Madame la ministre, ainsi donc serait venu, selon votre propre mot, le temps de la « ri-lance », qui risque malheureusement d’aboutir à la « re-crise ».
La droite ne manque pas d’imagination dès lors qu’il s’agit de présenter la situation dans un sens qui arrange ses commanditaires, et nombreux sont les docteurs sentencieux à nous expliquer qu’aucune autre voie que celle de la réduction des niches fiscales et, surtout, des dépenses publiques n’est possible pour redresser les comptes publics.
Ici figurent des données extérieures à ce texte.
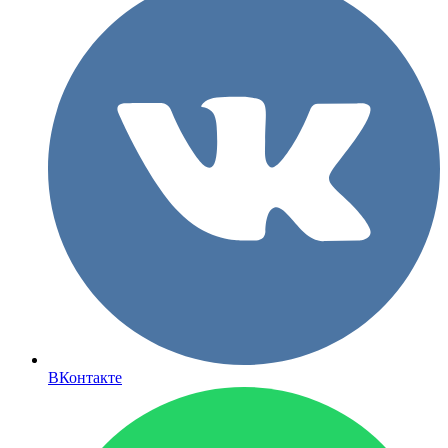
ВКонтакте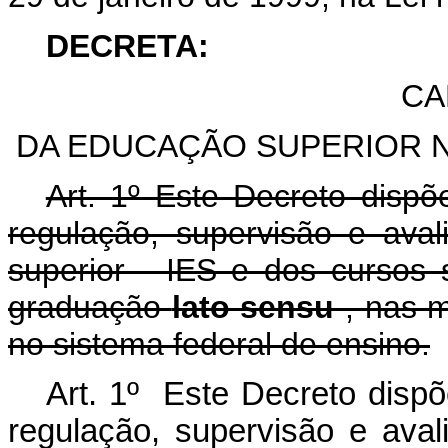
DECRETA:
CA
DA EDUCAÇÃO SUPERIOR N
Art. 1º Este Decreto dispõ
regulação, supervisão e aval
superior - IES e dos cursos
graduação
lato sensu
, nas m
no sistema federal de ensino.
Art. 1º Este Decreto dispõ
regulação, supervisão e aval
La crise obligataire, réplique obligatoire des colossaux plans de sauvetage des banques menés par les États à l’automne 2008, a entraîné dans tous les pays de la zone euro, et même dans ceux qui ne sont pas encore partie prenante de la monnaie unique, une véritable épidémie d’austérité !
Nous avons dénoncé cette dernière lors de la discussion des deux textes par lesquels les États de la zone euro ont décidé, en accord avec le FMI, d’intervenir de nouveau pour sauver non pas la Grèce ou l’Espagne, mais plutôt les banques et les compagnies d’assurance créancières de titres de dettes publiques souveraines, inquiètes en effet de conserver dans leur portefeuille des créances douteuses.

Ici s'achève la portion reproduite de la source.